На следующий день я уже не в силах был ни с кем разговаривать, мне было слишком плохо. Майкл Гиббинс и Джеки Аллен решили, что меня больше нельзя подпускать к телефону, и стали сами отвечать на звонки, адресованные мне.
Эта неделя оказалась самой тяжелым временем в моей жизни. Только чувство долга помогало мне не сдаваться.
Мне было чем заняться, кроме того чтобы отвечать на звонки. С самого начала Спенсеры, прежде чем принять какое-либо решение, советовались со мной, доверяя моим суждениям и знаниям. Мне предстояло написать примерный список тех гостей, которые, по моему мнению, должны присутствовать на заупокойной мессе в Вестминстерском аббатстве. Я взял записную книжку Дианы и перечислил ее родным всех ее друзей.
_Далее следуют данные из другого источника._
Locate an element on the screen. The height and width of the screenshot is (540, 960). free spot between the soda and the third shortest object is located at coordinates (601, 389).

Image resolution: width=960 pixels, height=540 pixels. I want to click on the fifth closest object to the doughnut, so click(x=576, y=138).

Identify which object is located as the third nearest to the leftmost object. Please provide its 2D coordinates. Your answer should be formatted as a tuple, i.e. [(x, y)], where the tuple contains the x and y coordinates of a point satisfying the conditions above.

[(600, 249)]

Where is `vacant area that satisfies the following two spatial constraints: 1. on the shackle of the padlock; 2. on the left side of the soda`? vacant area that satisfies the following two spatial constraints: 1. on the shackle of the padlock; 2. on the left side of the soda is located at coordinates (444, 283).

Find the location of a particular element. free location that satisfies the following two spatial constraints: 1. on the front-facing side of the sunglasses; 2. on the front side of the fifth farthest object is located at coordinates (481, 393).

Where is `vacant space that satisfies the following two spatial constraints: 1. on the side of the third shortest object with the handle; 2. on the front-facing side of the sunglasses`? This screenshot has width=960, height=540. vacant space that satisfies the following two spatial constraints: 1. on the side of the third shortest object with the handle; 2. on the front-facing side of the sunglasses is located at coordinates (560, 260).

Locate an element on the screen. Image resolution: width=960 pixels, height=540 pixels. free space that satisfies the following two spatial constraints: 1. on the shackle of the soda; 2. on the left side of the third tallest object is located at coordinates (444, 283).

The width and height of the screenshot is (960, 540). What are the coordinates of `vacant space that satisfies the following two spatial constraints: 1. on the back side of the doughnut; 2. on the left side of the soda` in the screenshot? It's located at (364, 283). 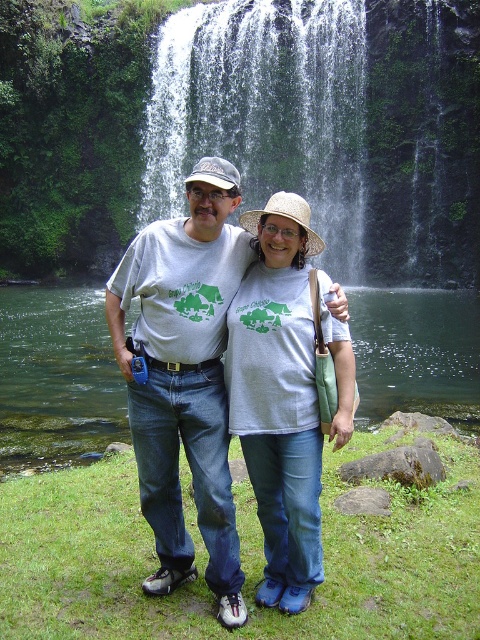 Which is in front, point (203, 77) or point (222, 417)?

Point (222, 417)

Can you confirm if white textured water at center is taller than matte gray t-shirt at center?

Indeed, white textured water at center has a greater height compared to matte gray t-shirt at center.

This screenshot has height=640, width=480. Identify the location of white textured water at center. (265, 109).

The image size is (480, 640). Find the location of `white textured water at center`. white textured water at center is located at coordinates (265, 109).

Does matte gray t-shirt at center have a lesser width compared to matte gray shirt at center?

No, matte gray t-shirt at center is not thinner than matte gray shirt at center.

Between matte gray t-shirt at center and matte gray shirt at center, which one appears on the left side from the viewer's perspective?

matte gray t-shirt at center is more to the left.

The image size is (480, 640). What are the coordinates of `matte gray t-shirt at center` in the screenshot? It's located at (184, 376).

In the scene shown: Does white textured water at center appear on the left side of matte gray shirt at center?

Incorrect, white textured water at center is not on the left side of matte gray shirt at center.

Describe the element at coordinates (265, 109) in the screenshot. I see `white textured water at center` at that location.

Locate an element on the screen. The width and height of the screenshot is (480, 640). white textured water at center is located at coordinates (265, 109). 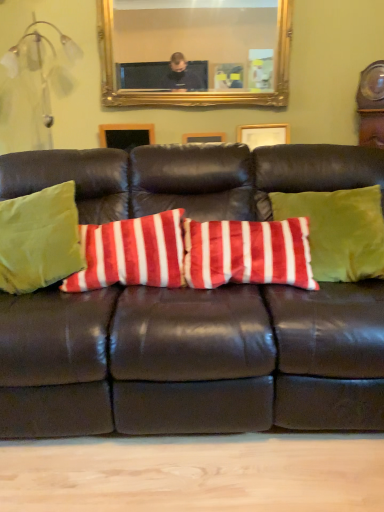 What is the approximate width of matte brown leather couch at center?

matte brown leather couch at center is 1.05 meters in width.

The image size is (384, 512). In order to click on gold-framed mirror at upper center in this screenshot , I will do 194,52.

At what (x,y) coordinates should I click in order to perform the action: click on velvet green pillow at center, placed as the first pillow when sorted from right to left. Please return your answer as a coordinate pair (x, y). This screenshot has width=384, height=512. Looking at the image, I should click on coord(339,231).

At what (x,y) coordinates should I click in order to perform the action: click on matte brown leather couch at center. Please return your answer as a coordinate pair (x, y). This screenshot has height=512, width=384. Looking at the image, I should click on (192, 360).

Is the position of gold-framed mirror at upper center more distant than that of velvet green pillow at center, which is counted as the 3th pillow, starting from the left?

Yes, gold-framed mirror at upper center is further from the camera.

From the image's perspective, is gold-framed mirror at upper center positioned above or below velvet green pillow at center, which is counted as the 3th pillow, starting from the left?

Clearly, from the image's perspective, gold-framed mirror at upper center is above velvet green pillow at center, which is counted as the 3th pillow, starting from the left.

Between gold-framed mirror at upper center and velvet green pillow at center, placed as the first pillow when sorted from right to left, which one appears on the right side from the viewer's perspective?

Positioned to the right is velvet green pillow at center, placed as the first pillow when sorted from right to left.

Is point (244, 70) closer or farther from the camera than point (383, 246)?

Point (244, 70) is positioned farther from the camera compared to point (383, 246).

At what (x,y) coordinates should I click in order to perform the action: click on pillow located underneath the green velvet pillow at left, the 1th pillow in the left-to-right sequence (from a real-world perspective). Please return your answer as a coordinate pair (x, y). Looking at the image, I should click on (132, 253).

From the image's perspective, is green velvet pillow at left, the 1th pillow in the left-to-right sequence, positioned above or below velvety red and white striped pillow at center, which is the 2th pillow from left to right?

Clearly, from the image's perspective, green velvet pillow at left, the 1th pillow in the left-to-right sequence, is above velvety red and white striped pillow at center, which is the 2th pillow from left to right.

Considering the positions of point (75, 264) and point (128, 241), is point (75, 264) closer or farther from the camera than point (128, 241)?

Point (75, 264) appears to be closer to the viewer than point (128, 241).

Are matte brown leather couch at center and green velvet pillow at left, the third pillow viewed from the right, located far from each other?

No, matte brown leather couch at center is not far away from green velvet pillow at left, the third pillow viewed from the right.

Which is more to the right, matte brown leather couch at center or green velvet pillow at left, the 1th pillow in the left-to-right sequence?

matte brown leather couch at center.

Can you confirm if matte brown leather couch at center is taller than green velvet pillow at left, the third pillow viewed from the right?

Correct, matte brown leather couch at center is much taller as green velvet pillow at left, the third pillow viewed from the right.

In terms of size, does velvet green pillow at center, placed as the first pillow when sorted from right to left, appear bigger or smaller than green velvet pillow at left, the third pillow viewed from the right?

In the image, velvet green pillow at center, placed as the first pillow when sorted from right to left, appears to be smaller than green velvet pillow at left, the third pillow viewed from the right.

From the image's perspective, which is above, velvet green pillow at center, placed as the first pillow when sorted from right to left, or green velvet pillow at left, the third pillow viewed from the right?

velvet green pillow at center, placed as the first pillow when sorted from right to left.

From a real-world perspective, is velvet green pillow at center, placed as the first pillow when sorted from right to left, located higher than green velvet pillow at left, the third pillow viewed from the right?

Indeed, from a real-world perspective, velvet green pillow at center, placed as the first pillow when sorted from right to left, stands above green velvet pillow at left, the third pillow viewed from the right.

Does velvet green pillow at center, placed as the first pillow when sorted from right to left, turn towards green velvet pillow at left, the 1th pillow in the left-to-right sequence?

No, velvet green pillow at center, placed as the first pillow when sorted from right to left, is not facing towards green velvet pillow at left, the 1th pillow in the left-to-right sequence.

From a real-world perspective, who is located higher, matte brown leather couch at center or velvety red and white striped pillow at center, which is the 2th pillow from left to right?

From a 3D spatial view, velvety red and white striped pillow at center, which is the 2th pillow from left to right, is above.

There is a matte brown leather couch at center. Identify the location of the 1st pillow above it (from the image's perspective). This screenshot has width=384, height=512. (132, 253).

Considering the relative sizes of matte brown leather couch at center and velvety red and white striped pillow at center, which is the 2th pillow from left to right, in the image provided, is matte brown leather couch at center taller than velvety red and white striped pillow at center, which is the 2th pillow from left to right,?

Correct, matte brown leather couch at center is much taller as velvety red and white striped pillow at center, which is the 2th pillow from left to right.

Is point (96, 277) closer to viewer compared to point (136, 192)?

Yes, it is.

Does velvety red and white striped pillow at center, the second pillow in the right-to-left sequence, have a larger size compared to matte brown leather couch at center?

No.

Considering the relative positions of velvety red and white striped pillow at center, the second pillow in the right-to-left sequence, and matte brown leather couch at center in the image provided, is velvety red and white striped pillow at center, the second pillow in the right-to-left sequence, to the right of matte brown leather couch at center from the viewer's perspective?

Incorrect, velvety red and white striped pillow at center, the second pillow in the right-to-left sequence, is not on the right side of matte brown leather couch at center.

Is velvety red and white striped pillow at center, the second pillow in the right-to-left sequence, spatially inside matte brown leather couch at center, or outside of it?

velvety red and white striped pillow at center, the second pillow in the right-to-left sequence, is contained in matte brown leather couch at center.

Between green velvet pillow at left, the 1th pillow in the left-to-right sequence, and gold-framed mirror at upper center, which one has more height?

green velvet pillow at left, the 1th pillow in the left-to-right sequence.

Between green velvet pillow at left, the third pillow viewed from the right, and gold-framed mirror at upper center, which one has smaller size?

gold-framed mirror at upper center is smaller.

From the image's perspective, is green velvet pillow at left, the 1th pillow in the left-to-right sequence, beneath gold-framed mirror at upper center?

Yes, from the image's perspective, green velvet pillow at left, the 1th pillow in the left-to-right sequence, is below gold-framed mirror at upper center.

Is point (15, 198) more distant than point (119, 68)?

No.

Image resolution: width=384 pixels, height=512 pixels. Find the location of `the 2nd pillow in front of the gold-framed mirror at upper center, starting your count from the anchor`. the 2nd pillow in front of the gold-framed mirror at upper center, starting your count from the anchor is located at coordinates (339, 231).

This screenshot has height=512, width=384. Identify the location of pillow that appears below the green velvet pillow at left, the 1th pillow in the left-to-right sequence (from a real-world perspective). (132, 253).

Which object lies further to the anchor point gold-framed mirror at upper center, velvety red and white striped pillow at center, the second pillow in the right-to-left sequence, or matte brown leather couch at center?

The object further to gold-framed mirror at upper center is matte brown leather couch at center.

Based on the photo, which object lies nearer to the anchor point matte brown leather couch at center, gold-framed mirror at upper center or velvet green pillow at center, placed as the first pillow when sorted from right to left?

velvet green pillow at center, placed as the first pillow when sorted from right to left, lies closer to matte brown leather couch at center than the other object.

Which object lies further to the anchor point velvet green pillow at center, which is counted as the 3th pillow, starting from the left, velvety red and white striped pillow at center, which is the 2th pillow from left to right, or gold-framed mirror at upper center?

The object further to velvet green pillow at center, which is counted as the 3th pillow, starting from the left, is gold-framed mirror at upper center.

From the image, which object appears to be farther from green velvet pillow at left, the third pillow viewed from the right, gold-framed mirror at upper center or velvety red and white striped pillow at center, the second pillow in the right-to-left sequence?

gold-framed mirror at upper center.

Consider the image. Estimate the real-world distances between objects in this image. Which object is further from matte brown leather couch at center, velvety red and white striped pillow at center, the second pillow in the right-to-left sequence, or gold-framed mirror at upper center?

Among the two, gold-framed mirror at upper center is located further to matte brown leather couch at center.

From the picture: Based on their spatial positions, is matte brown leather couch at center or velvety red and white striped pillow at center, the second pillow in the right-to-left sequence, closer to velvet green pillow at center, placed as the first pillow when sorted from right to left?

matte brown leather couch at center is positioned closer to the anchor velvet green pillow at center, placed as the first pillow when sorted from right to left.

Consider the image. When comparing their distances from velvet green pillow at center, placed as the first pillow when sorted from right to left, does matte brown leather couch at center or gold-framed mirror at upper center seem closer?

Based on the image, matte brown leather couch at center appears to be nearer to velvet green pillow at center, placed as the first pillow when sorted from right to left.

Based on their spatial positions, is velvet green pillow at center, placed as the first pillow when sorted from right to left, or velvety red and white striped pillow at center, which is the 2th pillow from left to right, closer to gold-framed mirror at upper center?

A: velvety red and white striped pillow at center, which is the 2th pillow from left to right, is closer to gold-framed mirror at upper center.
Леди Сара посмотрела на список и выразила сомнения относительно того, что на похороны приедут некоторые знаменитости: Джордж Майкл, Крис де Бург, Том Хэнкс, Том Круз, Стивен Спилберг. «Но они были близкими друзьями принцессы», — сказал я.
Думаю, то, что я, дворецкий, куда лучше ее родни знал всех ее друзей, говорит о многом.
В Старых конюшнях Мария старалась утешить миссис Шенд Кидд, которая курила одну сигарету за другой, беспрерывно пила вино и говорила о том, что ее дочке не надо было связываться с этими Аль-Файедами, что похоронами должны заниматься Спенсеры, а не Виндзоры, что ее сын Чарльз собирается произнести «незабываемую» речь и что она была принцессе прекрасной матерью.
Но я-то знал, в каких отношениях была Диана со своей семьей, и через несколько лет это стало известно всем. Если кто-то и окружал Диану настоящей материнской заботой, так это Люсия Флеча де Лима. Несомненно, принцесса всегда считала, что их отношения похожи на отношения матери и дочери. Люсия действительно относилась к ней, как к собственной дочери, и всегда утешала ее, когда у принцессы возникали серьезные неприятности. В понедельник утром я мечтал встретиться только с одним человеком — с Люсией, и наконец она приехала во дворец со своей дочерью Беатрис.